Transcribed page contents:
::::::

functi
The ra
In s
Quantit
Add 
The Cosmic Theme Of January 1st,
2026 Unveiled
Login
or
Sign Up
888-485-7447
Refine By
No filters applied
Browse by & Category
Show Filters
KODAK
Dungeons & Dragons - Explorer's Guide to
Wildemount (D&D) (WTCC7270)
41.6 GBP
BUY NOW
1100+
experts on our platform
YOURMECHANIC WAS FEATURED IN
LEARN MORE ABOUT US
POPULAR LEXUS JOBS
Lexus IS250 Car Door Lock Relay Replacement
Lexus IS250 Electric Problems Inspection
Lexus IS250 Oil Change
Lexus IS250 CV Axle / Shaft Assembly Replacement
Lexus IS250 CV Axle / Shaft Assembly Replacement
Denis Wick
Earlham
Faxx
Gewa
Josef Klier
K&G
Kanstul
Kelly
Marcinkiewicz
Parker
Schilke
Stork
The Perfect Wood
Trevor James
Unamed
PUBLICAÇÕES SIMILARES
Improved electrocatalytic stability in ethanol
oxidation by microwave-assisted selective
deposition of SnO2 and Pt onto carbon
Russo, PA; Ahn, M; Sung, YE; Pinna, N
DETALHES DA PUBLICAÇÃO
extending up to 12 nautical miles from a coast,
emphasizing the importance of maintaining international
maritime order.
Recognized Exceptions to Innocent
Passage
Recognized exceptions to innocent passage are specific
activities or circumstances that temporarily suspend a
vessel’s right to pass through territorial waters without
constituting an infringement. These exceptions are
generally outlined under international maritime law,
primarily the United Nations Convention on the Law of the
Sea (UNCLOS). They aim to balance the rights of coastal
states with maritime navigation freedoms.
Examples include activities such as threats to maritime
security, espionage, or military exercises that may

::::::

Instructions for the task
For each line above that contains the word "Recognized", copy that line.

Task response
Recognized Exceptions to Innocent
Recognized exceptions to innocent passage are specific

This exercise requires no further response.